═══ Data to process ═══
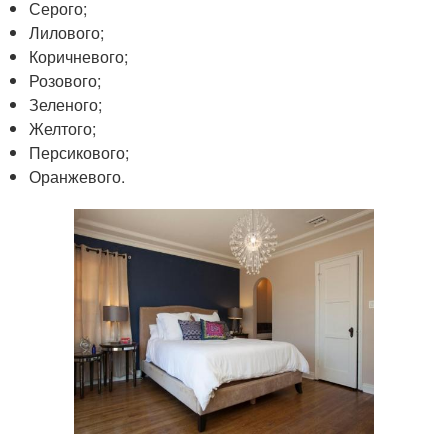
Серого;
Лилового;
Коричневого;
Розового;
Зеленого;
Желтого;
Персикового;
Оранжевого.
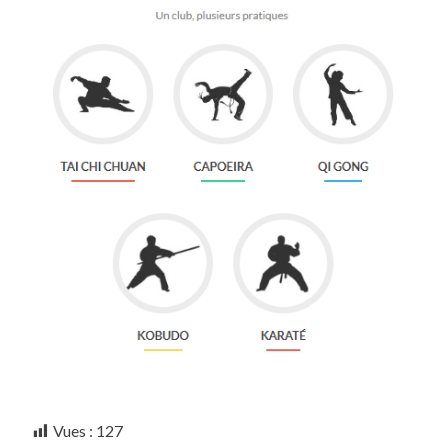
Vues :
127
═══
- To do -
A verbatim copy is needed of the lines running from the line with "Коричневого;" to the end of the data above, both included. Keep the pictures out of it.

- Reply -
Коричневого;
Розового;
Зеленого;
Желтого;
Персикового;
Оранжевого.
Vues :
127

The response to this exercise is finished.